Just because you do not understand instantly how the system works, you demand to change it so it fits your needs and then you demand that every person in history of Torque3D before you is forced to change all his textures and all his workflow according to the way you like.

.

 

"do not instantly understand"?


Get off your high-horse, Duion. You don't know me.


You also don't know, nor speak for "everyone else using T3D".


I could easily flip your argument around to say "You just don't want the system to change because you're used to it and don't want to have to change how you do things", and it would certainly be a more reasonable assertion, because it's based on your own actual comments.


I'm arguing for replacing - or at least adding an option other than one that is woefully outdated - with something that's more up-to-date, more intuitive, more in line with how every other engine out there handles diffuse, detail, normal maps, that allows more people to use a texture workflow they're familiar with (because it's similar to most every other engine available on the market), etc... and that might even help make T3D a more attractive option to people whom (and we don't know how many there are or aren't, because not everyone will post about frustrations, they'll just go away) might be otherwise put off by the material system, among other things.


I've been trying to wrangle this texture system to consistently produce the kind of results I want since before it was open source. It's been extremely hit or miss at best. I've asked a number of times, each time hoping maybe someone can give a practical, direct explanation of the processes they're using to get their results...No one has. It's just been "oh you just have to make sure the values hover around 128" - which I already know. That's heightmaps 101, and how it works with anything where color value determines how something is rendered (such as heightmaps, or the "emboss" tool in Photoshop, different blending modes, etc). I understand how material systems work for real-time 3D games/apps.


The issue is with how *T3D* uniquely handles that blending, which is completely at odds with probably literally every other engine out there. There's this standard approach to how things like this are handled... and then there's the "T3D way", and the two do not overlap, at all.


I'm able to get exactly the results I want in any other engine with minimal effort - it's practically plug-and-play in most cases. Select the appropriate texture for each slot, and it just *works* (because, despite what you might want to assume about me, I actually *do* understand how this stuff is supposed to work).
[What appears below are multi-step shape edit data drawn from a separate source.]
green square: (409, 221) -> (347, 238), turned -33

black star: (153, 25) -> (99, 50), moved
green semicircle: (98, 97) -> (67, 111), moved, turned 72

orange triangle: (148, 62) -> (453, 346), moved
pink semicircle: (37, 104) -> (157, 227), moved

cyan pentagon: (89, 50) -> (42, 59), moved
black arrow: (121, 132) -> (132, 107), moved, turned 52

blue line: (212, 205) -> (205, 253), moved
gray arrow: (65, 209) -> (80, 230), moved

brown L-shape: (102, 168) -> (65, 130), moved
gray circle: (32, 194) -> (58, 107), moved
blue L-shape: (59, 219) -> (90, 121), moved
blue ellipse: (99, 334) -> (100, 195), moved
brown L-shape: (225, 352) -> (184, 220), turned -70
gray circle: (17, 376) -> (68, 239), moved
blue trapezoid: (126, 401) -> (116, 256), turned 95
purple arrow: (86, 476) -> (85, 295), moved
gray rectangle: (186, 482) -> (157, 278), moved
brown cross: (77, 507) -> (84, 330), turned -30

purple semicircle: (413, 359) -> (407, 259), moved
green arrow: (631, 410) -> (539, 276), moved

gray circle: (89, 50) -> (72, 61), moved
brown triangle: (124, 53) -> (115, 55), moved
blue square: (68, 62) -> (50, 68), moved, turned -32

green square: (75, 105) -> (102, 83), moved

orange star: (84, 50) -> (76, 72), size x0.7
T3D is the only one where they come out looking completely wrong, even after me sitting here fiddling ridiculously with decimal points, where .3 is way too weak, .4 is too strong, and .35 doesn't look good either. NO one else does it like this, and the reasons are self-evident.


How about this, Duion.. How about, instead of you getting up on your high horse and arrogantly talking down to me as though I'm beneath you because "You were able to figure it out instantly" (which I'm calling BS on)... Go check out Esenthel engine and see how straight forward and intuitive their Material system is.. watch how the results come out *great* no matter how you move the *sliders* - not typing decimal numbers in... *sliders* - with a live preview! Notice how you can get exactly the results you want, or even a variety of different options, with next to no effort.. just drag and drop textures to the appropriate slots, and move a few sliders.


Go check out Leadwerks. Go check out Neoaxis. Go check out literally any other game engine out there and play with their material system.


Notice how, though their interfaces are different, and have different amounts of control, they nonetheless can predictably yield very consistent results and with very little, if any, meddling.


If you come back still insisting that T3D's system isn't inferior and couldn't be vastly improved for everyone - yes, including people already using it - then you are either lying, a masochist, are dealing with a strange case of Stockholm syndrome, or don't like things intuitive or straight forward.


People might have to change the way they set up their textures? Probably. But based on my experience, it would actually be far easier, and require far less work, because they can create the diffuse texture as they want the final product to look, and then just make sure it tiles seamlessly. They wouldn't have to play "floating point texture math" with diffuse and detail images to get the results they want. I can't fathom how that would be a bad thing.


Change isn't always bad, and this would certainly be for the better. Many game engines don't even use detail textures anymore, because the diffuse texture is tiled, with all the resolution and detail baked right into a single image. From there it's just adding additional shaders/layers.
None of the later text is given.